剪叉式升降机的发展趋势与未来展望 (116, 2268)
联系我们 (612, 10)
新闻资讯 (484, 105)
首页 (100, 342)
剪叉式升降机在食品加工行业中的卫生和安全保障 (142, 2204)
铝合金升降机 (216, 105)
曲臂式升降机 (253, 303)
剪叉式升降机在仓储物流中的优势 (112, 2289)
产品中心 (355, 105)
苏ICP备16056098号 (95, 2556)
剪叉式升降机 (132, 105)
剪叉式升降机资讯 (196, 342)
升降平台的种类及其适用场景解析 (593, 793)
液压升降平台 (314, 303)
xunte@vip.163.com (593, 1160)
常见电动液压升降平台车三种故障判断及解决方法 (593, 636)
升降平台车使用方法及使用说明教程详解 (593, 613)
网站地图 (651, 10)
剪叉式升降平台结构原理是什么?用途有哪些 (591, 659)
※ ※ ※
- _Directions for this task_:
Set out every record in full, exactly as given.

- _Expected output_:
剪叉式升降机的发展趋势与未来展望 (116, 2268)
联系我们 (612, 10)
新闻资讯 (484, 105)
首页 (100, 342)
剪叉式升降机在食品加工行业中的卫生和安全保障 (142, 2204)
铝合金升降机 (216, 105)
曲臂式升降机 (253, 303)
剪叉式升降机在仓储物流中的优势 (112, 2289)
产品中心 (355, 105)
苏ICP备16056098号 (95, 2556)
剪叉式升降机 (132, 105)
剪叉式升降机资讯 (196, 342)
升降平台的种类及其适用场景解析 (593, 793)
液压升降平台 (314, 303)
xunte@vip.163.com (593, 1160)
常见电动液压升降平台车三种故障判断及解决方法 (593, 636)
升降平台车使用方法及使用说明教程详解 (593, 613)
网站地图 (651, 10)
剪叉式升降平台结构原理是什么?用途有哪些 (591, 659)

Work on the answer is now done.